SPRINGSTEEN IS A tough sell among a certain demo, mostly because the boomers think they own him. That makes it hard for some to think of him as possessing currency. But the fact is they own him like I own him, which is to say not at all. But it can be tempting, can't it, to look at the details of what an artist has produced, to feel a kinship, a recognition, and to declare yours the only generation who'll truly get it. “You had to be there.” Bullshit. Show me a time, a place, populated by people who didn't, at one time or another, seeth with the urge “to spit in the face of these badlands.”

But at work there's a crappy version of “Merry Christmas, Baby” in rotation, calling to my coworkers' minds the vision of a hunch-shouldered and pandering Bruce, grinning and beaming, dancing with Courtney Cox, hamming it up with Clarence. So when I express admiration in the face of such evidence of lameness, eyes roll. That's fine. I start up conversations with the older guys coming in to lay down their $100 for the thing, they smile and shake their heads and then they take it home and watch the DVDs alone, listen to the CDs alone, wives elsewhere, uninterested, kids scoffing. If I had the spare money, I'd do the same.

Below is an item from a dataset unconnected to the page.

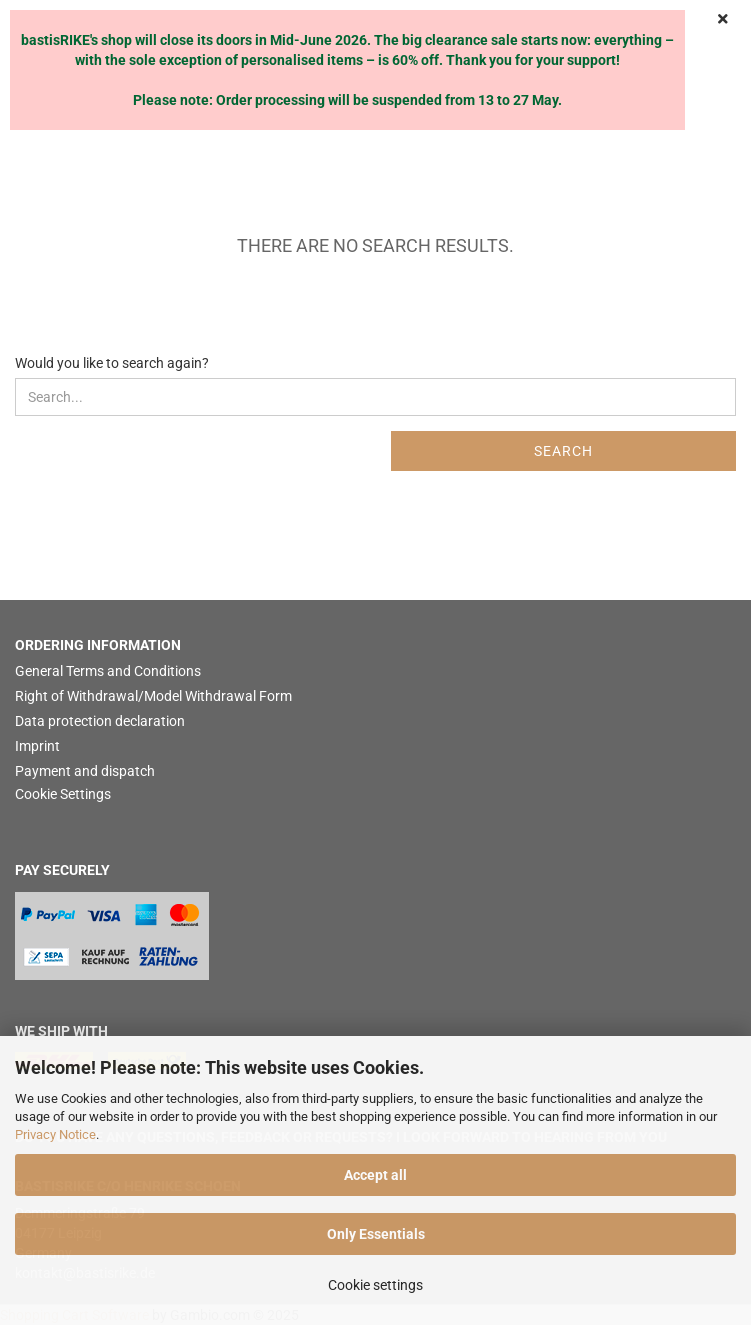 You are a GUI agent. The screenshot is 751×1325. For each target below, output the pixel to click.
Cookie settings (375, 1285)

PICK A CLICHE and it fits me like a pair of size 11 Blundstones. The “writer” working retail. The father of three rushing headlong toward a midlife something. The jazz fan who thinks “if people would only give it a chance...” The white guy in plaid shirts who thinks Bruuuuce! a kind of demigod. But all I know is this: there are works of art, cultural artifacts, that seem to warp the very air around them, that hum and glow, overshadowing lesser works, speaking to something vital or unassailable. These things make so many of your other things seem worthless, trivial, unworthy of the space they occupy. Springsteen is, it seems to me, the author of several such works, including Darkness on the Edge of Town, and I welcome the chance to spy on the process of creating such a work that these two (undeniably cash-grabby) releases offer me. Call me curious. Call me a sucker. Call me old. I don't mind a bit.

Monday, November 15, 2010

The Antidote

BECAUSE YOU FIND yourself singing along to Rihanna and Taio Cruz while at work, just because they're on, sweet heaven they are always on, you find yourself during your home hours reaching for an antidote of sorts to make sure you're not still singing Want you to make me feel like I'm the only girl in the world as you drift off toward a fitful and brief sleep. The antidote takes many shapes, but of late it has looked and tasted like:

Exploding Star Orchestra, Stars Have Shapes

Aeroplane Trio, Naranja Ha

Warpaint, The Fool

...and the 900 or so songs on the ipod that you've rated at 5 stars, in a seemingly never-ending shuffle, like hit radio as programmed by you, which has put you at one side of a kind of soft war with your wife, who skips a song or changes the program every time you leave the room. Too much Neutral Milk Hotel? Probably. But you can never OD on RFTC or The Clash, is how you see it.